Wang Ting, Cui Yunpeng, Sun Tan, Li Huan, Wang Chao, Hou Ying, Wang Mo, Chen Li, Wu Jinming
Agricultural Information Institute, Chinese Academy of Agricultural Sciences, Beijing 100081, China.
Key Laboratory of Agricultural Big Data, Ministry of Agriculture and Rural Affairs, Beijing 100081, China.
Int J Mol Sci. 2025 Mar 4;26(5):2281. doi: 10.3390/ijms26052281.

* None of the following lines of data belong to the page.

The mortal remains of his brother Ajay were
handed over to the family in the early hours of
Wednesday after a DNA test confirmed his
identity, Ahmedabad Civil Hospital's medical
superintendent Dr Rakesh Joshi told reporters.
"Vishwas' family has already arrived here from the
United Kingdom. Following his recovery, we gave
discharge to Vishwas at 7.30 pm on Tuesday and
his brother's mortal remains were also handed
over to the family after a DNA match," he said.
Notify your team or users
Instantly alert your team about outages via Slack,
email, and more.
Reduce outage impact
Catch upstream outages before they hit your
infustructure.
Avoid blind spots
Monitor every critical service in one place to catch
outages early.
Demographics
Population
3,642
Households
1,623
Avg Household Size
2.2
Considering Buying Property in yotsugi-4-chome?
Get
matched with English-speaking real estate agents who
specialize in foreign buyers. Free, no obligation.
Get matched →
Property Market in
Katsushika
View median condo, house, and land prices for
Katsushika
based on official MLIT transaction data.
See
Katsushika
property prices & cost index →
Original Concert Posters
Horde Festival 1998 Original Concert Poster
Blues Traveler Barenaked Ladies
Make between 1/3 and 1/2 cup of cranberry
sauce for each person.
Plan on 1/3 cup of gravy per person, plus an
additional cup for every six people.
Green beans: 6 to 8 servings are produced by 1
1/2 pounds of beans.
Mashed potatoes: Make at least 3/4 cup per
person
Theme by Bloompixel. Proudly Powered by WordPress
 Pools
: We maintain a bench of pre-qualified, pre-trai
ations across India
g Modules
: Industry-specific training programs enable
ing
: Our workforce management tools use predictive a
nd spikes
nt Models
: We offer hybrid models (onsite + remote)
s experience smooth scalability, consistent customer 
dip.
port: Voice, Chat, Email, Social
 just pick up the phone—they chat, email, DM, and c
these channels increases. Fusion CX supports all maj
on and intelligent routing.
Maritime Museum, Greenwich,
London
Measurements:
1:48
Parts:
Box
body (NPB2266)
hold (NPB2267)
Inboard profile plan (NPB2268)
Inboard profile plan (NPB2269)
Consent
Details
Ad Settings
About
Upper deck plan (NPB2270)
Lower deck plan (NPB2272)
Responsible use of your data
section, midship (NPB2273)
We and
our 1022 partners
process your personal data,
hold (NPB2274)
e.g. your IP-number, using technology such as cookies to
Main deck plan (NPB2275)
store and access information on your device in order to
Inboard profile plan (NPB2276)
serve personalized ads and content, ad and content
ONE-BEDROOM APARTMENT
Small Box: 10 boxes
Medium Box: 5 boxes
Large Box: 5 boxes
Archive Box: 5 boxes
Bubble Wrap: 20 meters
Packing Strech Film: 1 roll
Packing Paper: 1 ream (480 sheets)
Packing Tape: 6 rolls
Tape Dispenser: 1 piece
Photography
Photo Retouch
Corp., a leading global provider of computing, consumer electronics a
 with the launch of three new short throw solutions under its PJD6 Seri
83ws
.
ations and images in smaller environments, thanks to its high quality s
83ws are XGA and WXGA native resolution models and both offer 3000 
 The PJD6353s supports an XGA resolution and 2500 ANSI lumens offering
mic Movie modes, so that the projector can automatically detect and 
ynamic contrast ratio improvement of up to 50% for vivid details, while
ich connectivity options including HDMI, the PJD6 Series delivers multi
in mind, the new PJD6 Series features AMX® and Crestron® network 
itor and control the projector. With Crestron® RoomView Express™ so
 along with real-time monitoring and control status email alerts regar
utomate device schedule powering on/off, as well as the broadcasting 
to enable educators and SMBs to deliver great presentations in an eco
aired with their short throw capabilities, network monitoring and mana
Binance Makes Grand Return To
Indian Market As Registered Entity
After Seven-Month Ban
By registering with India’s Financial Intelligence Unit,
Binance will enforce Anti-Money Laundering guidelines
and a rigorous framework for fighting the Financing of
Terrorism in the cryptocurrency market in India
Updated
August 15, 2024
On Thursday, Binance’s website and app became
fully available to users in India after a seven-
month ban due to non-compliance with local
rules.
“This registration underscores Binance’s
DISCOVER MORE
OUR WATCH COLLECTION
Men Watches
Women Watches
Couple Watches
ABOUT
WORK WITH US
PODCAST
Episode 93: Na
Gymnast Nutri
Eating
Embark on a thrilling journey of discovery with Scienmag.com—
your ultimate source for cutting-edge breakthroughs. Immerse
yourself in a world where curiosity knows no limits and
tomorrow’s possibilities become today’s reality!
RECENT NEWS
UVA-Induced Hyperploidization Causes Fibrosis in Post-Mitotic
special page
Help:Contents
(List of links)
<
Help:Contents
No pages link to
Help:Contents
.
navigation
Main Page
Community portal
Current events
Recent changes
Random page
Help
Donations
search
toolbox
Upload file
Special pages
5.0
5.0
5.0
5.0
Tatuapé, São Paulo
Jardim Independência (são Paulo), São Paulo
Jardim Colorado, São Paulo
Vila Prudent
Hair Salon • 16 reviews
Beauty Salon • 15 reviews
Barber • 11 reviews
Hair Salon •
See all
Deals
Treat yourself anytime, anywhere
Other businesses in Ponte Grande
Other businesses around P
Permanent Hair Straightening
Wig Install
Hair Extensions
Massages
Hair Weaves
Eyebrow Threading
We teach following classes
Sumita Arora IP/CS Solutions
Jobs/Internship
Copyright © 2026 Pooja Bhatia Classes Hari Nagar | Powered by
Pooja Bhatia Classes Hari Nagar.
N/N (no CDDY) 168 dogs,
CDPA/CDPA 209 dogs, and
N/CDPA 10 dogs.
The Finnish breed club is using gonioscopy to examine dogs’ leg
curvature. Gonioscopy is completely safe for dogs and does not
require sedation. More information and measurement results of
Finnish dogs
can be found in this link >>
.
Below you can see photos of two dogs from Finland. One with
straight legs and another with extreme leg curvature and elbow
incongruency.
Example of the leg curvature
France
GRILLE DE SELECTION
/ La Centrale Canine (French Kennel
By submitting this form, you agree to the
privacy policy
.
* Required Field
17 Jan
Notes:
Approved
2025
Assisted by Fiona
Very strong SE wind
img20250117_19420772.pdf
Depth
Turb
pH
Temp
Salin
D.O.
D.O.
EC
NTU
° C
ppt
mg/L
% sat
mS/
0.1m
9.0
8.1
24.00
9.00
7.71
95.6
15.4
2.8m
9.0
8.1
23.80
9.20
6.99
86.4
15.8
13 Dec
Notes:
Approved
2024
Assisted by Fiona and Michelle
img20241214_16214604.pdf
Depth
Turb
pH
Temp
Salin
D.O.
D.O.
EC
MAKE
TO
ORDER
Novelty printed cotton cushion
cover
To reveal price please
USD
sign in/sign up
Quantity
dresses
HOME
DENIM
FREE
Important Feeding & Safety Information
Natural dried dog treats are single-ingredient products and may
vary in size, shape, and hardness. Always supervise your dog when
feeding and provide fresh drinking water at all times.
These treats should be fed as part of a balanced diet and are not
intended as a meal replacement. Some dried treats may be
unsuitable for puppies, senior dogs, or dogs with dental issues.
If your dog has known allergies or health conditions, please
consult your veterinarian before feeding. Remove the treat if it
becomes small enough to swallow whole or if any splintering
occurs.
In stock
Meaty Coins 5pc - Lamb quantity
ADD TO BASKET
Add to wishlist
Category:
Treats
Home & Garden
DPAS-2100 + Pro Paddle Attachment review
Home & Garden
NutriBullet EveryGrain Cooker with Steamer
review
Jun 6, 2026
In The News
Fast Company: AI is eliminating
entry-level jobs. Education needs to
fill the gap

Feature engineering for whole-genome DNA sequences plays a critical role in predicting plant phenotypic traits. However, due to limitations in the models' analytical capabilities and computational resources, the existing methods are predominantly confined to SNP-based approaches, which typically extract genetic variation sites for dimensionality reduction before feature extraction. These methods not only suffer from incomplete locus coverage and insufficient genetic information but also overlook the relationships between nucleotides, thereby restricting the accuracy of phenotypic trait prediction. Inspired by the parallels between gene sequences and natural language, the emergence of large language models (LLMs) offers novel approaches for addressing the challenge of constructing genome-wide feature representations with nucleotide granularity. This study proposes FE-WDNA, a whole-genome DNA sequence feature engineering method, using HyenaDNA to fine-tune it on whole-genome data from 1000 soybean samples. We thus provide deep insights into the contextual and long-range dependencies among nucleotide sites to derive comprehensive genome-wide feature vectors. We further evaluated the application of FE-WDNA in agronomic trait prediction, examining factors such as the context window length of the DNA input, feature vector dimensions, and trait prediction methods, achieving significant improvements compared to the existing SNP-based approaches. FE-WDNA provides a mode of high-quality DNA sequence feature engineering at nucleotide resolution, which can be transformed to other plants and directly applied to various computational breeding tasks.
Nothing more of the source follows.